6) Hasil analisa cairan pleura dapat menentukan apakah efusi parapneumonik
bersifat complicated atau uncomplicated. Gejala klinik seperti suhu, nyeri
pleuritik ataupun jumlah lobus yang mengalami pneumonia tidak dapat
membedakan keduanya.
7) Limfosit cairan pleura yang tinggi mengarahkan pada beberapa diferensial
diagnosis. Limfosit 90-95% menunjukkan kemungkinan tuberculous pleurisy.
Diagnosis lain yang mungkin adaah kilotoraks, limfoma, yellow nail syndrome,
chronic rheumatoid pleurisy, dan sarkoidosis.

8) pH cairan peura yang rendah (kurang dari 7,30) menyempitkan diferensial


diagnosis efusi pleura eksudatif. Penyakit dengan asidosis cairan pleura adalah
empiema, rheumatoid pleurisy, keganasan, tuberculous pleurisy, lupus pleuritis,
dan ruptur esofagus.
9) Cairan pleura eosinofilia (rasio eosinofil cairan pleura terhadap total sel berinti
lebih dari 10%) menunjukkan penyakit jinak yang umumnya berkaitan dengan
udara atau darah di rongga pleura. Diferensial diagnosis untuk temuan ini adalah
pneumotoraks, hemotoraks, infark paru, efusi pleura asbestos jinak, penyakit
parasit, infeksi jamur, dan reaksi obat.
10)Kadar glukosa cairan pleura kurang dari 60 mg/dL atau rasio glukosa cairan
pleura dan serum kurang dari 0,5 menyempitkan diferensial diagnosis efusi
eksudatif sama dengan diagnosis yang mungkin pada pH cairan pleura rendah.

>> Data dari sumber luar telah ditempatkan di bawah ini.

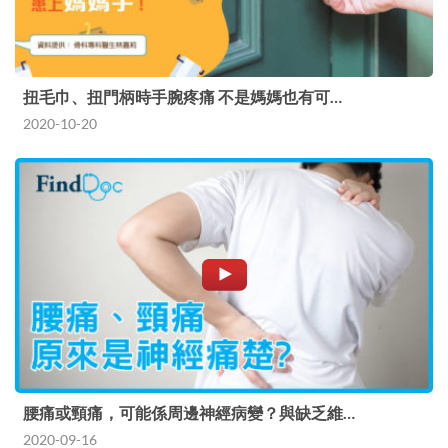
扭毛巾、扭門柄時手腕疼痛 不是媽媽也有可…
2020-10-20
腰痛或頸痛，可能係周邊神經病變？與缺乏維…
2020-09-16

Yang mungkin adalah empiema, ruptur esofagus, rheumatoid pleurisy, keganasan,
tuberculous pleurisy, keganasan, dan lupus pleuritis. Konsentrasi glukosa kurag
dari 30 mg/dL biasanya ditemukan pada empiema, ruptur esofagus, dan
rheumatoid pleurisy.
11) Cairan pleura yang kaya amilase, menunjukkan kemungkinan ruptur esofagus.

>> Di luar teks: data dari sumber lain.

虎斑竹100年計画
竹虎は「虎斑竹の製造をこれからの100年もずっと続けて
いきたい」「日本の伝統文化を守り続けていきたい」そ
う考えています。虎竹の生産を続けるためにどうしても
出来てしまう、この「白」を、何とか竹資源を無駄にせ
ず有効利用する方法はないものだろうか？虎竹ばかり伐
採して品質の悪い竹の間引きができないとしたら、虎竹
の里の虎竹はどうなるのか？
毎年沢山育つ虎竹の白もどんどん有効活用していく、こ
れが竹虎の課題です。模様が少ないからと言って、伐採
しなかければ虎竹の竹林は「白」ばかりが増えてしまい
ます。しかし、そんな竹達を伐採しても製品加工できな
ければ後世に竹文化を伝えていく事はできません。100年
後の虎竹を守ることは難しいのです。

Tidak adanya ruptur esofagus mengarahkan pada diagnosis keganasan, terutama
adenokarsinoma paru atau ovarium. Kedua tumor ini mensekresi salivary
isoamylase.
12)Sel mesotel apabila ditemukan dalam jumlah besar di cairan pleura, menunjukkan
efusi transudat dan kemungkinan kecil efusi eksudat. Cairan pleura dengan sel
mesotel lebih dari 5% jarang disebabkan karena tuberculous pleurisy.
13)Cairan pleura yang tidak tampak putih susu, belum menyingkirkan kemungkinan
kilotoraks. Kilotoraks dapat tampak seperti susu, berdarah, keruh, atau serosa.
Trauma yang menyebabkan efusi hemoragik, dapat mengaburkan tampilan seperti
susu. Pasien malnutrisi atau yang belum makan dapat menampilkan efusi yang
keruh atau serosa. Diagnosis kilotoraks dilakukan dengan pengukuran kadar
trigliserida lebih dari 100 mg/dL.
14)Karakteristik cairan pleura pada ruptur esofagus spontan adalah konsentrasi
amilase saliva yang tinggi, dan pH cairan pleura rendah (seringkali 6,00). pH yang
rendah ini disebabkan oleh empiema anaerob.